As described in the PR, wi::divmod_internal was sign- rather than
zero-extending a modulus result in cases where the result has fewer
HWIs than the precision and the upper bit of the upper HWI was set.

This patch tries to make things more robust by getting wi_pack
to handle the canonicalisation step itself.

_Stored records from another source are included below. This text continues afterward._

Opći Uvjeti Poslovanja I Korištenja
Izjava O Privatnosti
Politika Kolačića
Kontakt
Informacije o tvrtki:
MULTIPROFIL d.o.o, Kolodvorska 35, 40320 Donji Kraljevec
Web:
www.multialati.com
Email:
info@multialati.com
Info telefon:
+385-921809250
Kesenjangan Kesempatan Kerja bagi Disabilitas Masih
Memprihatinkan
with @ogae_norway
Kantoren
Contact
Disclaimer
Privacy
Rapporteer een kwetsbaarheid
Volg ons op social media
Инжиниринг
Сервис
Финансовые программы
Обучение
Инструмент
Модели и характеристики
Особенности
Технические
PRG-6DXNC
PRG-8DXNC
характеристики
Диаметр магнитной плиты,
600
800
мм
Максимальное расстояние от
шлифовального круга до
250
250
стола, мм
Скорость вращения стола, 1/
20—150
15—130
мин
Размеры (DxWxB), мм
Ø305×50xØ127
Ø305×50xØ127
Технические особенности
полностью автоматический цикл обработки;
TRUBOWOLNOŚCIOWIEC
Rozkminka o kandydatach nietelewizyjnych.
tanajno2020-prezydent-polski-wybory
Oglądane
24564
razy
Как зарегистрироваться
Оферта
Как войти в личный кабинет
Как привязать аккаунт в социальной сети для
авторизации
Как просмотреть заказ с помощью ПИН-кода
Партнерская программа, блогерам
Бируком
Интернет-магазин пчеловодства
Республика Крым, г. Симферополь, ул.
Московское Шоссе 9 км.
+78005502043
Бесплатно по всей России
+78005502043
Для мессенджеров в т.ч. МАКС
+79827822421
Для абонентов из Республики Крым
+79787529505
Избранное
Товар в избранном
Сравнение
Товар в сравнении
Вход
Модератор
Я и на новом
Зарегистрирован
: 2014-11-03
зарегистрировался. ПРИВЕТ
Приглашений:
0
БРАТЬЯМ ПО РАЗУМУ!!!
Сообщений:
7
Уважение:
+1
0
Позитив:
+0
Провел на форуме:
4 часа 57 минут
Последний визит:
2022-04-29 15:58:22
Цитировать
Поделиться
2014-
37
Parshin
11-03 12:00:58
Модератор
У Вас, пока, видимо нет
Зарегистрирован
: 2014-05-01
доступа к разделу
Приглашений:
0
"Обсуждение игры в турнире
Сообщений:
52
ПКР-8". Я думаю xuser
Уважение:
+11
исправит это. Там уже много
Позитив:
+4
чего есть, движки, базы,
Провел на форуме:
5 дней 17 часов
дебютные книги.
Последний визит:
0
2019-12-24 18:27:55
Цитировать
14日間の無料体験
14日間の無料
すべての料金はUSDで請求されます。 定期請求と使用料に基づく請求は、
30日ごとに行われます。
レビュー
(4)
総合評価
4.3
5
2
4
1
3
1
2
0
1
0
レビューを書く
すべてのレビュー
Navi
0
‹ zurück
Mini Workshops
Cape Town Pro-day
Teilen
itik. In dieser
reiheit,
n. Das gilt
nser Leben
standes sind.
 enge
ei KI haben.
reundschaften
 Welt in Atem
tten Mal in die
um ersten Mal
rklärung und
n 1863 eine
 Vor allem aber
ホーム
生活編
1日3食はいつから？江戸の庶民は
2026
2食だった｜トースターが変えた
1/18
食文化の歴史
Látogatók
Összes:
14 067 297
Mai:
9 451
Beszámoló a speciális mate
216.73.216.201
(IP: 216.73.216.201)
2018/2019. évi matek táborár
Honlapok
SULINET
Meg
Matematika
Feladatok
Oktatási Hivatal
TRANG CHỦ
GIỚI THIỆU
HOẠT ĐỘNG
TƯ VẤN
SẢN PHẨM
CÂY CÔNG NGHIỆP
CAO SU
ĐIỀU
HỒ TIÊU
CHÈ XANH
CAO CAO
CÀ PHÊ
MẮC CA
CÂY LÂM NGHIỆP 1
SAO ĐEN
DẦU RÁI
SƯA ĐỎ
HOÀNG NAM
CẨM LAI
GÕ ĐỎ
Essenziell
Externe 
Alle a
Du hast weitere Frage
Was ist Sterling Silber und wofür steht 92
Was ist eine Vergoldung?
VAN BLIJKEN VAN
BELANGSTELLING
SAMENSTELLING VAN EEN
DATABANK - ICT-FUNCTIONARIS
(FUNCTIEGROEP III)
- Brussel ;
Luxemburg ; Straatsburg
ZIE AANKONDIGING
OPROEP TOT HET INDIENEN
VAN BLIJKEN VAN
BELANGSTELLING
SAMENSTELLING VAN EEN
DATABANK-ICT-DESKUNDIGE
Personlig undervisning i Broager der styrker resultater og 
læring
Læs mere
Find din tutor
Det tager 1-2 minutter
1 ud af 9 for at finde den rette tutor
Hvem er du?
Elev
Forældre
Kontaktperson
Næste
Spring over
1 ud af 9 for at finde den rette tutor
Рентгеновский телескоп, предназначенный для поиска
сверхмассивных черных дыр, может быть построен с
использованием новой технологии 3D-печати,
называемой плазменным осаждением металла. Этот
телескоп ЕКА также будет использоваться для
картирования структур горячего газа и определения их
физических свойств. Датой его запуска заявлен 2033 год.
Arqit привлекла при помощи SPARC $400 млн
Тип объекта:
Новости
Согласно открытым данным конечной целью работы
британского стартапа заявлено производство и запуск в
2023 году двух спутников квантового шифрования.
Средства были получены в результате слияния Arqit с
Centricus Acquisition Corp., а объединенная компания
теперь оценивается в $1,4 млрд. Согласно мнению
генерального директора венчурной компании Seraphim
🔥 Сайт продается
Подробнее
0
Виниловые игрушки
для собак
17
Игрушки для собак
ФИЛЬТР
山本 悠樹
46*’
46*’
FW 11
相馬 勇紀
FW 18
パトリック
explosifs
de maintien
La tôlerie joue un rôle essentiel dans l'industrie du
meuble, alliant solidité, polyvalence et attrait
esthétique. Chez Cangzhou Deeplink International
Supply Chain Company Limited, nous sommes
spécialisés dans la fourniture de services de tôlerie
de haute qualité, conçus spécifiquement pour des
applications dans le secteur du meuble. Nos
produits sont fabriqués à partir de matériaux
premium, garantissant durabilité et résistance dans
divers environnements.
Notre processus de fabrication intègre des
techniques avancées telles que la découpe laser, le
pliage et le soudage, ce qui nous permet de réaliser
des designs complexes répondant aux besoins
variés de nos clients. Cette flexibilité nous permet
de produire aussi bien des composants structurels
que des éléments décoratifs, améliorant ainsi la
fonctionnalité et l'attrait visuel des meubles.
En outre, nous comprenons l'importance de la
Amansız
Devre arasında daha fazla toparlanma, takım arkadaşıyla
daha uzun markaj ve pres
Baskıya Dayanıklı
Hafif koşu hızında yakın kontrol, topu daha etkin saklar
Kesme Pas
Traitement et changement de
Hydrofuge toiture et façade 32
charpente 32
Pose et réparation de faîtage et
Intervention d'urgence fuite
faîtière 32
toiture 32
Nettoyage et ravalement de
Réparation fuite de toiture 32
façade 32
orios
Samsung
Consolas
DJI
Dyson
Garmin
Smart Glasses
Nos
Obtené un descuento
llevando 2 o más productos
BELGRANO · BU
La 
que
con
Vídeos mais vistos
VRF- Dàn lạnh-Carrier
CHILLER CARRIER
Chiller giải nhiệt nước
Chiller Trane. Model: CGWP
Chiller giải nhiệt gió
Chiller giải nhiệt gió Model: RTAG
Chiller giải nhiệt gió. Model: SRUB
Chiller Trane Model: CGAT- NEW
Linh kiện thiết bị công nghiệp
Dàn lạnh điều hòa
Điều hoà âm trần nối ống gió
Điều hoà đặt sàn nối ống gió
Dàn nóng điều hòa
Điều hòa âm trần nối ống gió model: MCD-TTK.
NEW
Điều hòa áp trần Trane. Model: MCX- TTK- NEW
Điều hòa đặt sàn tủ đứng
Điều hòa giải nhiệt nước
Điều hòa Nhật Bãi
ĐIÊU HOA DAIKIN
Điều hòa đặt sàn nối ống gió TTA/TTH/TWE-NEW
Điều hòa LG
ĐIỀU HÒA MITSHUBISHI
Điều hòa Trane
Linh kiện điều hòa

Tested on x86_64-linux-gnu.  I added tests to the wide-int
plugin since that seemed more direct.

gcc/
	PR tree-optimization/69400
	* wide-int.cc (wi_pack): Take the precision as argument and
	perform canonicalization here rather than in the callers.
	Use the main loop to handle all full-width HWIs.  Add a
	zero HWI if in_len isn't a full result.
	(wi::divmod_internal): Update accordingly.
	(wi::mul_internal): Likewise.  Simplify.

gcc/testsuite/
	PR tree-optimization/69400
	* gcc.dg/plugin/wide-int_plugin.c (test_wide_int_mod_trunc): New
	function.
	(plugin_init): Call it.
	* gcc.dg/torture/pr69400.c: New test.

Added:
    trunk/gcc/testsuite/gcc.dg/torture/pr69400.c
Modified:
    trunk/gcc/ChangeLog
    trunk/gcc/testsuite/ChangeLog
    trunk/gcc/testsuite/gcc.dg/plugin/wide-int_plugin.c
    trunk/gcc/wide-int.cc
Comment 11 Jakub Jelinek 2016-01-26 10:00:26 UTC
Fixed on the trunk so far.
Comment 12 rsandifo@gcc.gnu.org 2016-05-19 08:38:55 UTC
Author: rsandifo
Date: Thu May 19 08:38:23 2016
New Revision: 236444

URL: https://gcc.gnu.org/viewcvs?rev=236444&root=gcc&view=rev
Log:
PR 69400: Invalid 128-bit modulus result

Backport from mainline:

gcc/
2016-01-26  Richard Sandiford  <richard.sandiford@arm.com>

	PR tree-optimization/69400
	* wide-int.cc (wi_pack): Take the precision as argument and
	perform canonicalization here rather than in the callers.
	Use the main loop to handle all full-width HWIs.  Add a
	zero HWI if in_len isn't a full result.
	(wi::divmod_internal): Update accordingly.
	(wi::mul_internal): Likewise.  Simplify.

gcc/testsuite/
2016-01-26  Richard Sandiford  <richard.sandiford@arm.com>

	PR tree-optimization/69400
	* gcc.dg/plugin/wide-int_plugin.c (test_wide_int_mod_trunc): New
	function.
	(plugin_init): Call it.
	* gcc.dg/torture/pr69400.c: New test.

Added:
    branches/gcc-5-branch/gcc/testsuite/gcc.dg/torture/pr69400.c
Modified:
    branches/gcc-5-branch/gcc/ChangeLog
    branches/gcc-5-branch/gcc/testsuite/ChangeLog
    branches/gcc-5-branch/gcc/testsuite/gcc.dg/plugin/wide-int_plugin.c
    branches/gcc-5-branch/gcc/wide-int.cc
Comment 13 rsandifo@gcc.gnu.org 2016-05-19 08:39:58 UTC
Patch applied to mainline before gcc 6, and now to gcc 5.